(Stored data)
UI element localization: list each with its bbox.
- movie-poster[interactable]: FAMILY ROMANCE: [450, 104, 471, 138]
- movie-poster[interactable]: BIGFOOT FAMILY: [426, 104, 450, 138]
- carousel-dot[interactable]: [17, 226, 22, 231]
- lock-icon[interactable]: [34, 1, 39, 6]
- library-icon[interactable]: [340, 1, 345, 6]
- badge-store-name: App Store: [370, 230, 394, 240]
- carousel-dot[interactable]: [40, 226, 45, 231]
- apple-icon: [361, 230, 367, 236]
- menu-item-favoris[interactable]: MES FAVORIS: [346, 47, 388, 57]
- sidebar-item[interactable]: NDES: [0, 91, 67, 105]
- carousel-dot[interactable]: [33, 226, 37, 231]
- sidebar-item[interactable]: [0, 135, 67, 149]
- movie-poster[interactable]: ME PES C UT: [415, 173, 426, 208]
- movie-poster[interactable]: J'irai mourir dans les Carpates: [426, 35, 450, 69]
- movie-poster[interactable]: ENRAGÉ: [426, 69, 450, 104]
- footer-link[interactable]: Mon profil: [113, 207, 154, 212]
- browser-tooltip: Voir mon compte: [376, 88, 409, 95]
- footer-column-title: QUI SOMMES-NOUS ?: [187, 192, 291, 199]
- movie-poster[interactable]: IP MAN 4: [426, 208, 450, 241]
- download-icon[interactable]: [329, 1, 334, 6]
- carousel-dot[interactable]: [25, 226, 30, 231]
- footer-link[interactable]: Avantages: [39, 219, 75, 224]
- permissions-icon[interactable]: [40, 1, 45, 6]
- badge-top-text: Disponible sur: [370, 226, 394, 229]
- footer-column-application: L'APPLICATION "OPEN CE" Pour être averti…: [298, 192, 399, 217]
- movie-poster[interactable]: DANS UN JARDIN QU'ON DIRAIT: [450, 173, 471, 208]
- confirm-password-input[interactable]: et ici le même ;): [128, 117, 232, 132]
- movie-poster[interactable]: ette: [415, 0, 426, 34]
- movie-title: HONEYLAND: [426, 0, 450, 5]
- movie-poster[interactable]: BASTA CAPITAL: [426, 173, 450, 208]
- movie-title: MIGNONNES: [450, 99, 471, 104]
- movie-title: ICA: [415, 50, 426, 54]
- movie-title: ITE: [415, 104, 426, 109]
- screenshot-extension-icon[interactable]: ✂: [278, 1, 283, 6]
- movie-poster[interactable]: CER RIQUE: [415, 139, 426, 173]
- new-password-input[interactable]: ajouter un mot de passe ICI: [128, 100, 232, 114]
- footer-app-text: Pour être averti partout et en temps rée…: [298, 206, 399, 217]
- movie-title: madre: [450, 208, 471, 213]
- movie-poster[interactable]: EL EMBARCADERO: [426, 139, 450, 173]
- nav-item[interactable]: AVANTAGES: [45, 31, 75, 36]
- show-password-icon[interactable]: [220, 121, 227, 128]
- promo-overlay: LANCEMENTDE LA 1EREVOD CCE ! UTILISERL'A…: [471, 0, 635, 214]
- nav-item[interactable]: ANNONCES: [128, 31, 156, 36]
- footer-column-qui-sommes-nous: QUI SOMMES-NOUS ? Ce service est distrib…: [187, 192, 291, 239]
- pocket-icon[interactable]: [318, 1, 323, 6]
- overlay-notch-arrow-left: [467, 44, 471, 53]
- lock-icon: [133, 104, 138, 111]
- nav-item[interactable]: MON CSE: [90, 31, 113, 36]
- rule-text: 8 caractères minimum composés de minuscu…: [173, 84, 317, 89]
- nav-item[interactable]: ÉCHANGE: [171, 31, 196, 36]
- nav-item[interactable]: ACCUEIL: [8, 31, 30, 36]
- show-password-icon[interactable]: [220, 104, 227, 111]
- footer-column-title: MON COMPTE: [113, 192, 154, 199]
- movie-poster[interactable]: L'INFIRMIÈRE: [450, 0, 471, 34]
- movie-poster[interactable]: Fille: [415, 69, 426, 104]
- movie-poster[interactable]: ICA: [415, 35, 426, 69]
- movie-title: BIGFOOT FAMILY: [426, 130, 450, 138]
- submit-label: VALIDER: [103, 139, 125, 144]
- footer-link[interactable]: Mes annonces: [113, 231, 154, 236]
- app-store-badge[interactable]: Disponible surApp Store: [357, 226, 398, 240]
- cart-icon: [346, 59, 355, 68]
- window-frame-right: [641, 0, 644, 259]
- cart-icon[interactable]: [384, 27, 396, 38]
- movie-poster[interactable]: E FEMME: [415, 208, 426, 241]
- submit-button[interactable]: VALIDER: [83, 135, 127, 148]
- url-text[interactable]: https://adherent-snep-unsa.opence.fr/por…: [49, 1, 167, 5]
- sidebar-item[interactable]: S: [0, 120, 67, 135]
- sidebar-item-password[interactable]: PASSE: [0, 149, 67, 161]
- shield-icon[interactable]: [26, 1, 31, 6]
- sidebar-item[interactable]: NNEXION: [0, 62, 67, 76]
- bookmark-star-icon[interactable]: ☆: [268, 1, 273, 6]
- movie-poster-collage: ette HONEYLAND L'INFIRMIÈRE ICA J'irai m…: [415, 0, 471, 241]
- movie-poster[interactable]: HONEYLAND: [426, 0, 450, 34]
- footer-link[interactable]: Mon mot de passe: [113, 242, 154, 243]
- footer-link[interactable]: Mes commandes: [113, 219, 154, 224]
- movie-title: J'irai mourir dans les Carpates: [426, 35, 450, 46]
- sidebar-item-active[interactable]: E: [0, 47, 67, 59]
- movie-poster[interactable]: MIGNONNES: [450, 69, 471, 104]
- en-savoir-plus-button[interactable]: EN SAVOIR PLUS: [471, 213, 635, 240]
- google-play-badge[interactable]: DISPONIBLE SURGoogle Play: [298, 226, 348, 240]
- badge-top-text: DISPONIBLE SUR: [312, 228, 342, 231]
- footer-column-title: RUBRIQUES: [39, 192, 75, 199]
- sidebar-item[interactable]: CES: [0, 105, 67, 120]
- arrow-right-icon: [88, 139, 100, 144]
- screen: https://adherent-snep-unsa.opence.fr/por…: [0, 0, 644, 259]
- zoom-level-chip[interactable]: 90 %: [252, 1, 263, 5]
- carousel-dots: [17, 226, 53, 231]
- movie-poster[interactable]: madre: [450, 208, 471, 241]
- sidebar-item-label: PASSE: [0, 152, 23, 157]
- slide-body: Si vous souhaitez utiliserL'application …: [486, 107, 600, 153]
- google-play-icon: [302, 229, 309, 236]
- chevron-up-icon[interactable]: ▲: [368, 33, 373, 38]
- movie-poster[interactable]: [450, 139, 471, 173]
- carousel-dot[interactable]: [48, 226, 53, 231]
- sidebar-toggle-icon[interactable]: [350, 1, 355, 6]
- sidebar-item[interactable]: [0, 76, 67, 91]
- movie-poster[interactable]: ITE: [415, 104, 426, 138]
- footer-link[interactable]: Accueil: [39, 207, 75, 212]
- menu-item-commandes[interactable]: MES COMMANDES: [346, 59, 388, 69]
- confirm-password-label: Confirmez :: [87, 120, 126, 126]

- Problem description:
Using the entries above, count the lines that have the string "madre" in them. Answer with that number only.

- Response area:
2